[Start of section]
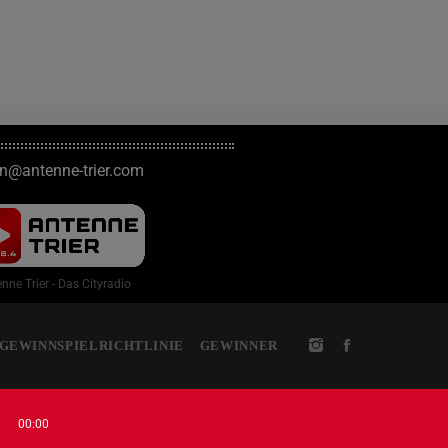
on@antenne-trier.com
nne Trier - Das Cityradio
GEWINNSPIELRICHTLINIE
GEWINNER
00:00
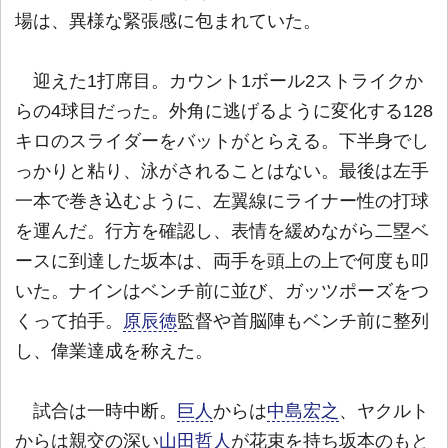
場は、異様な緊張感に包まれていた。
迎えた1打席目。カウント1ボール2ストライクか
らの4球目だった。外角に逃げるように変化する128
キロのスライダーをバットがとらえる。下半身でし
っかりと粘り、泳がされることはない。最後は左手
一本で巻き込むように、左翼線にライナー性の打球
を運んだ。行方を確認し、表情を緩めながら二塁ベ
ースに到達した坂本は、両手を頭上の上で何度も叩
いた。ナインはベンチ前に並び、ガッツポーズをつ
くって拍手。
原辰徳
監督や首脳陣もベンチ前に整列
し、偉業達成を称えた。
試合は一時中断。
巨人
からは
中島宏之
、ヤクルト
からは親交の深い
山田哲人
が花束を持ち坂本のもと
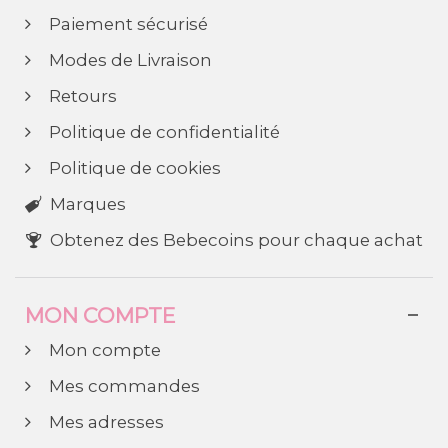
Paiement sécurisé
Modes de Livraison
Retours
Politique de confidentialité
Politique de cookies
Marques
Obtenez des Bebecoins pour chaque achat
MON COMPTE
Mon compte
Mes commandes
Mes adresses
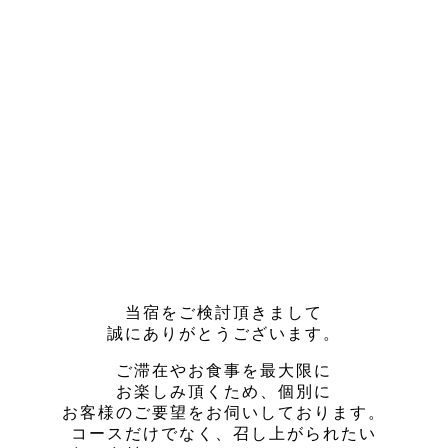
当宿をご検討頂きまして
誠にありがとうございます。
ご滞在やお食事を最大限に
お楽しみ頂くため、個別に
お客様のご要望をお伺いしております。
コースだけでなく、召し上がられたい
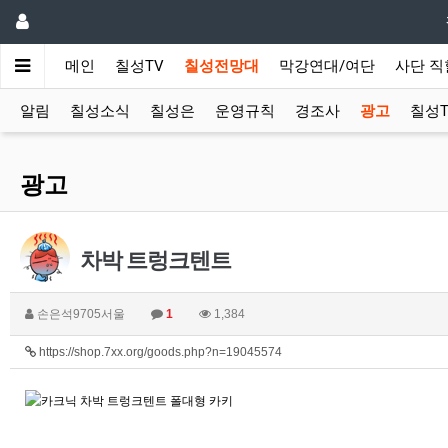
메인
칠성TV
칠성전망대
막강연대/여단
사단 직
알림
칠성소식
칠성은
운영규칙
경조사
광고
칠성T
광고
차박 트렁크텐트
손은석9705서울
1
1,384
https://shop.7xx.org/goods.php?n=19045574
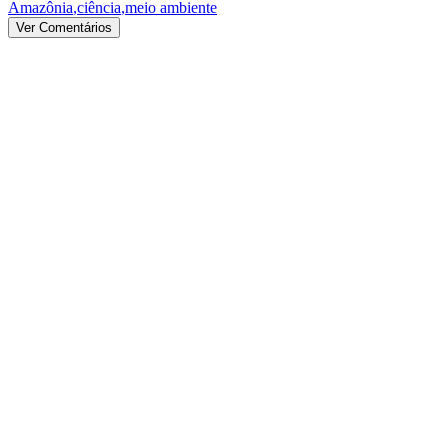
Amazônia
,
ciência
,
meio ambiente
Ver Comentários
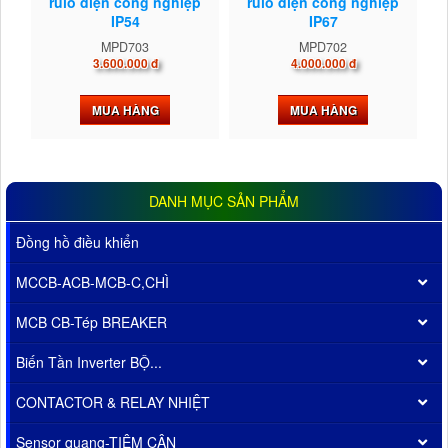
rulo điện công nghiệp
rulo điện công nghiệp
IP54
IP67
MPD703
MPD702
3.600.000 đ
4.000.000 đ
MUA HÀNG
MUA HÀNG
DANH MỤC SẢN PHẨM
Đồng hồ điều khiển
MCCB-ACB-MCB-C,CHÌ
MCB CB-Tép BREAKER
Biến Tần Inverter BỘ...
CONTACTOR & RELAY NHIỆT
Sensor quang-TIỆM CẬN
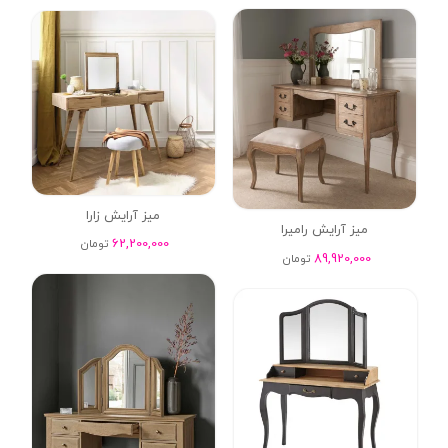
میز آرایش زارا
میز آرایش رامیرا
62,200,000
تومان
89,920,000
تومان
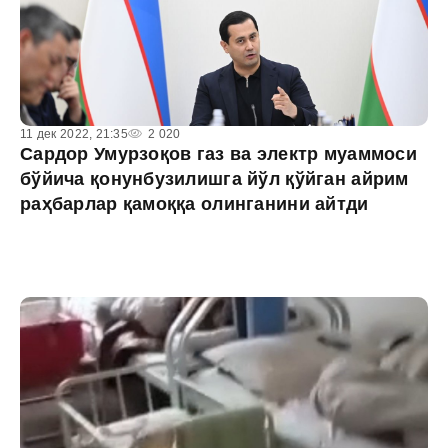
11 дек 2022, 21:35
2 020
Сардор Умурзоқов газ ва электр муаммоси
бўйича қонунбузилишга йўл қўйган айрим
раҳбарлар қамоққа олинганини айтди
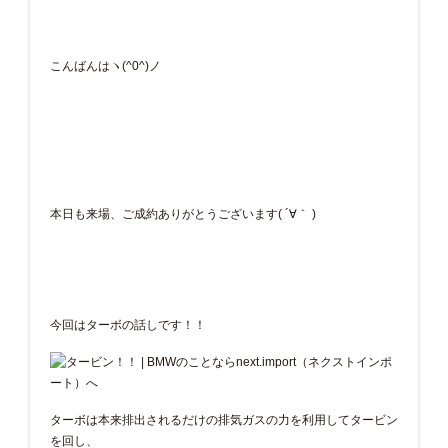
こんばんはヽ(^0^)ノ
本日も来場、ご成約ありがとうございます( ´∀｀ )
今回はターボの話しです！！
ターボは本来排出されるだけの排気ガスの力を利用してタービン
を回し、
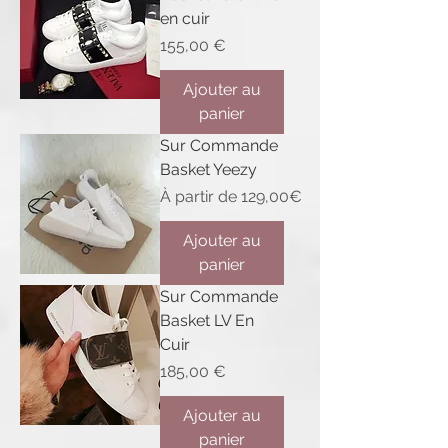
en cuir
Prix
155,00 €
Ajouter au
panier
Sur Commande
Basket Yeezy
Prix promotionnel
À partir de
129,00€
Ajouter au
panier
Sur Commande
Basket LV En
Cuir
Prix
185,00 €
Ajouter au
panier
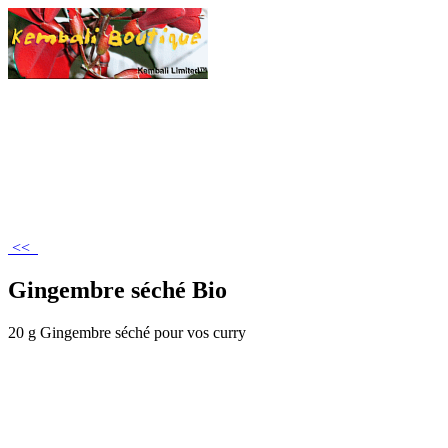
<<
Gingembre séché Bio
20 g Gingembre séché pour vos curry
[End of section]
What you should do:
Line count for "Gingembre": count the lines in the records above that hold this word, and give only the number.

Exercise answer:
2